Discord, too, is human.
A thought flitted through my mind during an argument today. It’s Beltane. Why are we fighting? Just a thought, and a pang of disappointment in myself. I could offer any number of excuses:
Oh, hot-button topic.
Oh, woman things.
Of those excuses, the second one is the closest to valid, but really? None of them are.
Beltane is a day like any other. The divine is the mundane is the divine; the universe is in us as much as it’s too vast to imagine. We don’t stop existing as humans simply because it’s a holy day. We can try to be more human to each other, which is an excellent goal indeed, but we don’t stop feeling what we feel.
So if I’m upset and he’s upset, we’ll fight, and it’ll be healthy because otherwise we’re stifling what makes us who we are. We’re hiding our emotions behind masks. Nobody can live behind a mask. Exist, sure, but live? What is Beltane if not a celebration of life? What is life if not a balance between harmony and discord? I mean, why else would so many philosophies come with dualities–yin and yang, Heaven and Hell? (Not that they’re analogous to each other. Just that there are dualities.)

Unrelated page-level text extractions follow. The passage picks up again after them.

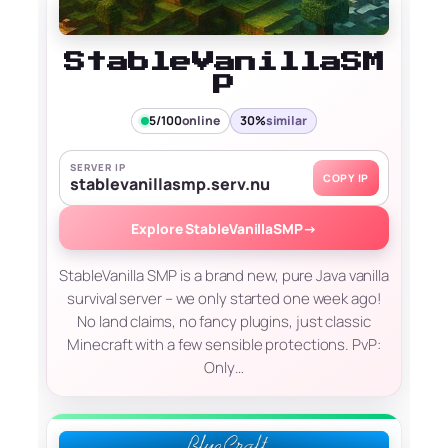
StableVanillaSM
P
5/100
online
30%
similar
SERVER IP
COPY IP
stablevanillasmp.serv.nu
Explore StableVanillaSMP
→
StableVanilla SMP is a brand new, pure Java vanilla
survival server – we only started one week ago!
No land claims, no fancy plugins, just classic
Minecraft with a few sensible protections. PvP:
Only…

I’ll love him no less for our differences. I’ll love him more because we have them and they don’t tear us apart. This, too, is human. This, too, is real. I have been around people who agreed with me solely because they wanted to. I do not need a chorus of affirmations. I need reality, humanity, in all its variations. Harmony and discord. Lacking one, the other means nothing.
That is my place in the universe. That is the lesson today, when the veil is thin. We are made of duality. I am a balance of elements, and I embrace them individually just as I embrace what they form. I, too, am human. May I never forget it.